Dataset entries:
━━━

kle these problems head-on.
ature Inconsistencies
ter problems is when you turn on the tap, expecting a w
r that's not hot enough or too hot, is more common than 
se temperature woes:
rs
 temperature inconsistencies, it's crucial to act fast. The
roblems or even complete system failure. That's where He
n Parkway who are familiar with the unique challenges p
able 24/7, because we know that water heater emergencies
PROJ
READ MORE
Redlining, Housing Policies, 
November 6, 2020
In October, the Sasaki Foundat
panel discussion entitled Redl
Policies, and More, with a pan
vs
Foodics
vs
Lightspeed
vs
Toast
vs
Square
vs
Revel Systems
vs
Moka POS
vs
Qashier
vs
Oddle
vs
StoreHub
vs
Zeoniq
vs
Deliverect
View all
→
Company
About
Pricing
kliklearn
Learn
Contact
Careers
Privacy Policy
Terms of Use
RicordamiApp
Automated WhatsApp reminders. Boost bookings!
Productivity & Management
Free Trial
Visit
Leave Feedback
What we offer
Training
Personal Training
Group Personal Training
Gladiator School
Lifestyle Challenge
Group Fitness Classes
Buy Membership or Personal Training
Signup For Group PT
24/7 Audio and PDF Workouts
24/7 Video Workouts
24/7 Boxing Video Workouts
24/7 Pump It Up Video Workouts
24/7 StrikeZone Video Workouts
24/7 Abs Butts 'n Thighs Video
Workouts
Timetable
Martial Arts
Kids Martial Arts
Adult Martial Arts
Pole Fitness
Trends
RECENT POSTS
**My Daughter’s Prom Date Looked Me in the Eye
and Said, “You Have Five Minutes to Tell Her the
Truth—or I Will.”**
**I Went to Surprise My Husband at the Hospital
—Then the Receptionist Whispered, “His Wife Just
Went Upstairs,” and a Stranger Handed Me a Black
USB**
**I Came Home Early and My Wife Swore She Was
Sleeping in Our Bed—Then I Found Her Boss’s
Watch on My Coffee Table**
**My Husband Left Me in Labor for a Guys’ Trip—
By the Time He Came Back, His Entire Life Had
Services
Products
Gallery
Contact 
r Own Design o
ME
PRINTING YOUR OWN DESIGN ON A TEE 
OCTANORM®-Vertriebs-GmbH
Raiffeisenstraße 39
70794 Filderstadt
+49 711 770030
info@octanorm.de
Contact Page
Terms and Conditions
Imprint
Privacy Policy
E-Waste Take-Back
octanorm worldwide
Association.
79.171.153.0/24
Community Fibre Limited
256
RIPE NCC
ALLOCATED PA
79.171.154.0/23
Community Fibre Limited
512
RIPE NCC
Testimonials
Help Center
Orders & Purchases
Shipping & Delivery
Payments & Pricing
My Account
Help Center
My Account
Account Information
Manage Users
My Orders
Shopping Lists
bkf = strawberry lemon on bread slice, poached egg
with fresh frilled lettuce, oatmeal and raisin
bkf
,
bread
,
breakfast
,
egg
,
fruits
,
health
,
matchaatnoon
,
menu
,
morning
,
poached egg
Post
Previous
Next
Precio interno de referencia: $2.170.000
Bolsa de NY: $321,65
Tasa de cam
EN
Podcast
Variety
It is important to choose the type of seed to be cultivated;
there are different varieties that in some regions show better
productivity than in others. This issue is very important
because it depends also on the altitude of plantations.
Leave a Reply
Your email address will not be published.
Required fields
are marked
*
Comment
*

━━━

→ ASSIGNED TASK: Across the entries, each line containing the word "Martial" is to be counted once; the total alone is to be given.

→ RESPONSE TO THE EXERCISE: 3